Ruminations
Code better not harder


Enhancing Chat with Vector File Search

Posted on

After implementing the Chat with My Resume feature on this site, I realized there was still room for improvement. While the chat could answer questions based on the resume data I fed it, it couldn't reference my actual blog posts or deeper content. That's where OpenAI's file search tool comes in handy—essentially giving the AI access to a knowledge base of all my writings.

The Problem: Limited Context

The original chat implementation worked well for basic resume questions, but it had a fundamental limitation. The AI only knew about me based on the structured resume data I provided in the prompt. If someone asked "What are your thoughts on static site generators?" or "Tell me about your recent projects," the model couldn't reference the detailed blog posts I'd written on these topics.

This felt like a missed opportunity. I have some posts sitting in my content/ directory, why not make that searchable too?

The Solution: Vector File Search as a Secondary Tool

OpenAI's Responses API supports multiple tools working together. I was already using web_search_preview to give the model access to current information. Adding file_search as a secondary tool means the AI can now:

  1. Search my uploaded blog posts and content
  2. Pull relevant information from my actual writings
  3. Provide more detailed, personalized responses based on my documented thoughts and experiences

The implementation is surprisingly straightforward once you have the vector store set up.

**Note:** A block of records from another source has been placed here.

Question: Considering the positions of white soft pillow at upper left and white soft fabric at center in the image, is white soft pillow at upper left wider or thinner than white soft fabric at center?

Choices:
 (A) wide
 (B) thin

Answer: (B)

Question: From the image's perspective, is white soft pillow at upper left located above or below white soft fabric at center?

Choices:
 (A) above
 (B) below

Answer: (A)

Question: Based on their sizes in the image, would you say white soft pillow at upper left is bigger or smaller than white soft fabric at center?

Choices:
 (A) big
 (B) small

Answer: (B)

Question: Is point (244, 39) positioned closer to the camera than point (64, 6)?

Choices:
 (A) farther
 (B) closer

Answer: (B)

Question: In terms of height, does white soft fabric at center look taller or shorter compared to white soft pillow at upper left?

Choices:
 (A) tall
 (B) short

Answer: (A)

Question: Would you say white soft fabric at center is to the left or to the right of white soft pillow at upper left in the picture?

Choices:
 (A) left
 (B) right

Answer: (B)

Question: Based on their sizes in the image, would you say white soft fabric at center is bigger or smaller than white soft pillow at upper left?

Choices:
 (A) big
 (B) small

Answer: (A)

Setting Up the File Search Pipeline

I created a Python script (setup_file_search.py) to handle the entire pipeline. The script is designed to be re-runnable without creating duplicates or wasting API calls.

Here's what the script does:

def setup_file_search():
    client = OpenAI()

    # Step 0: Check what already exists
    existing_files = list_existing_files(client)
    existing_vector_stores = list_existing_vector_stores(client)

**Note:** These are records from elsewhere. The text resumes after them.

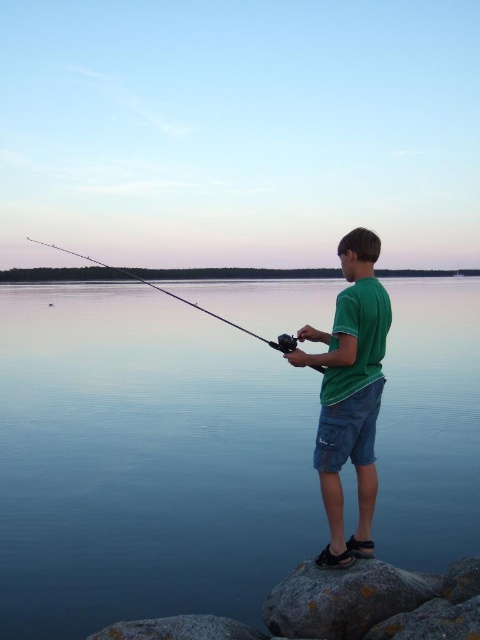 Question: Does transparent blue water at center have a smaller size compared to smooth gray rock at lower center?

Choices:
 (A) no
 (B) yes

Answer: (A)

Question: Which of the following is the closest to the observer?

Choices:
 (A) (127, 627)
 (B) (317, 628)
 (C) (372, 289)

Answer: (A)

Question: Does green cotton shirt at center appear under smooth gray rock at lower center?

Choices:
 (A) no
 (B) yes

Answer: (A)

Question: Which object appears closest to the camera in this image?

Choices:
 (A) green cotton shirt at center
 (B) shiny metallic rod at center

Answer: (A)

Question: Which point is farther from the camera taking this photo?

Choices:
 (A) (285, 340)
 (B) (216, 618)
 (C) (407, 387)
 (D) (324, 584)

Answer: (C)

Question: Is green cotton shirt at center in front of smooth gray rock at lower center?

Choices:
 (A) yes
 (B) no

Answer: (B)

    # Step 1: Upload only new files
    file_ids = upload_files(client, existing_files)

    # Step 2: Reuse or create vector store
    vector_store = create_or_get_vector_store(client, "zola_posts", existing_vector_stores)

    # Step 3: Add files and wait for processing
    add_files_to_vector_store(client, vector_store.id, file_ids)

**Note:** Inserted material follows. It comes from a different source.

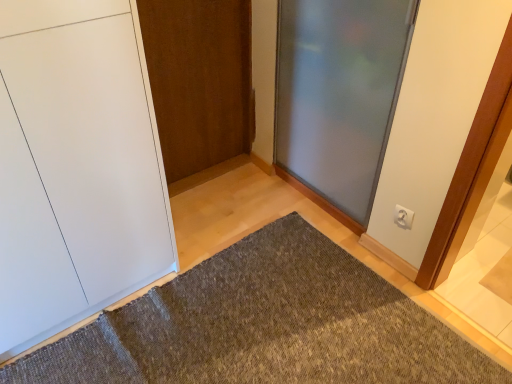 Image resolution: width=512 pixels, height=384 pixels. What are the coordinates of `vacant region above textured gray doormat at center (from a real-world perspective)` in the screenshot? It's located at (217, 329).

    # Step 4: Save config for the web app
    save_vector_store_config(vector_store.id)

The smart part is the duplicate detection. Before uploading anything, it checks:

This means I can run the script repeatedly as I add new blog posts without worrying about duplicates or unnecessary API costs.

Integrating with the Chat Proxy

The really elegant part is how this integrates with the existing chat proxy. I modified the streamOpenaiWebSearch function to conditionally add the file search tool:

// Get vector store ID for file search
const vectorStoreId = getVectorStoreId();

// Build tools array - always include web search, add file search if available
const tools: Array<{
  type: "web_search_preview";
  search_context_size: "medium";
} | {
  type: "file_search";
  vector_store_ids: string[];
}> = [
  {
    type: "web_search_preview",
    search_context_size: "medium"
  }
];

if (vectorStoreId) {
  tools.push({
    type: "file_search",
    vector_store_ids: [vectorStoreId]
  });
}

This approach is graceful—if the vector store isn't configured, the chat still works with just web search. But when the vector store is available, the AI gets access to both my personal content and the broader web.

The User Experience Improvement

From a user's perspective, the difference is subtle but significant. Questions like "What's your experience with Zola?" now get responses that reference specific blog posts I've written, complete with file citations. The AI can say things like "Based on your blog post about adding chat interfaces to Zola..." and actually quote relevant passages.

The file citations are particularly nice—they show up as annotations in the response, telling you exactly which blog post or content file the information came from. This adds credibility and lets users dive deeper into specific topics if they want.

Implementation Notes

A few things I learned during implementation:

File Filtering: The script excludes chat.md and _index.md files since they don't contain meaningful content for search. Only the actual blog posts and pages get uploaded.

Processing Time: After uploading files to the vector store, there's a processing phase where OpenAI indexes them for search. The script polls the status until everything is marked as "completed."

TypeScript Gotcha: Adding the file search tool required proper TypeScript typing since the tools array now contains a union type. The explicit type annotation prevents the linter from complaining about unknown properties.

Configuration Management: I organized the vector store configuration in a vector_store/ directory with both the JSON config and TypeScript helper functions, keeping things clean and reusable.

The Result

Now when someone asks about my experience with specific technologies or approaches, the AI can pull from years of blog posts and documentation. It's like having a knowledgeable assistant who has actually read all my writing and can reference it contextually.

This is exactly the kind of enhancement that makes AI tools genuinely useful rather than just impressive demos. The combination of structured resume data, web search for current information, and file search for personal context creates a much richer conversational experience.

For anyone interested in the technical details, OpenAI's file search documentation covers the API comprehensively. The key insight is that tools can work together—you don't have to choose between web search and file search. Use both.

It's another example of how the Responses API's tool-first approach makes complex integrations feel natural. Each tool handles what it's best at, and the model orchestrates them seamlessly.